Audition de M. Pierre Joxe ancien ministre, avocat spécialisé dans la défense des mineurs, médiateur au conseil départemental de Seine-Saint-Denis, auteur de « Pas de quartier ? Délinquance juvénile et justice des mineurs »

Mme Laurence Rossignol, présidente. - Mes chers collègues, nous avons aujourd'hui l'honneur de recevoir Pierre Joxe, grand serviteur de l'État qui a exercé des fonctions parlementaires puis ministérielles, notamment au ministère de l'Intérieur et au ministère de la Défense, avant d'occuper le poste de Premier président de la Cour des comptes de 1993 à 2001 et de siéger au Conseil constitutionnel de 2001 à 2010.
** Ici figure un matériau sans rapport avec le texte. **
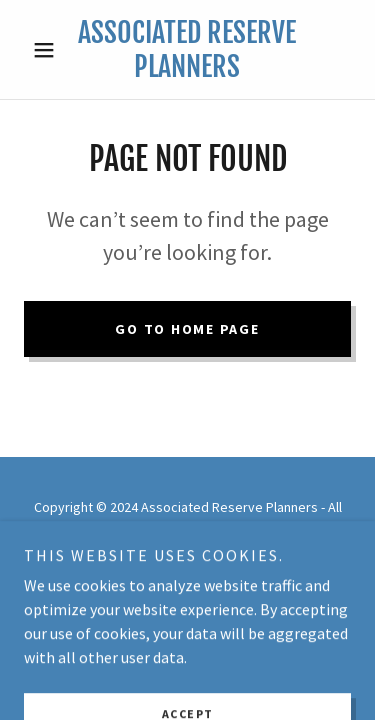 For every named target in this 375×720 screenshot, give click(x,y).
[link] (187, 49)
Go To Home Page (187, 329)
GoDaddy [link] (225, 549)
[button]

C'est à l'occasion de votre activité de juge constitutionnel que vous vous êtes intéressé à la question de la justice des mineurs. Vous avez exprimé votre désaccord avec certaines mesures votées à l'époque, qui rompaient, selon vous, avec les grands principes de l'ordonnance de 1945. Il pourrait être utile que vous nous rappeliez quelles mesures avaient suscité votre désapprobation et que vous nous indiquiez si l'ordonnance de 1945 fournit aujourd'hui un cadre juridique approprié ou si elle doit au contraire être réformée.

À la fin de votre mandat au Conseil constitutionnel, vous avez choisi d'exercer la profession d'avocat, en vous spécialisant dans la défense des mineurs. Vous avez acquis, au fil des ans, une expérience précieuse au contact de ces jeunes et de leurs familles ainsi qu'une connaissance approfondie du fonctionnement de la justice des mineurs, que vous avez exposée en 2012 dans votre ouvrage « Pas de quartier ? Délinquance juvénile et justice des mineurs ».

Nous aimerions que vous partagiez avec nous vos réflexions en ce qui concerne le sujet qui est au coeur du travail de notre mission d'information, à savoir la réinsertion des mineurs qui ont affaire à la justice. Les décisions que prennent les magistrats, avec les moyens qui sont à leur disposition, vous paraissent-elles adaptées ou d'autres dispositifs devraient-ils être inventés ?

Nous sommes naturellement conscients de l'importance de la prévention et nous serions donc curieux de savoir ce qui, selon vous, conduit certains mineurs à s'engager dans la délinquance et s'il serait possible d'agir plus efficacement en amont pour l'éviter.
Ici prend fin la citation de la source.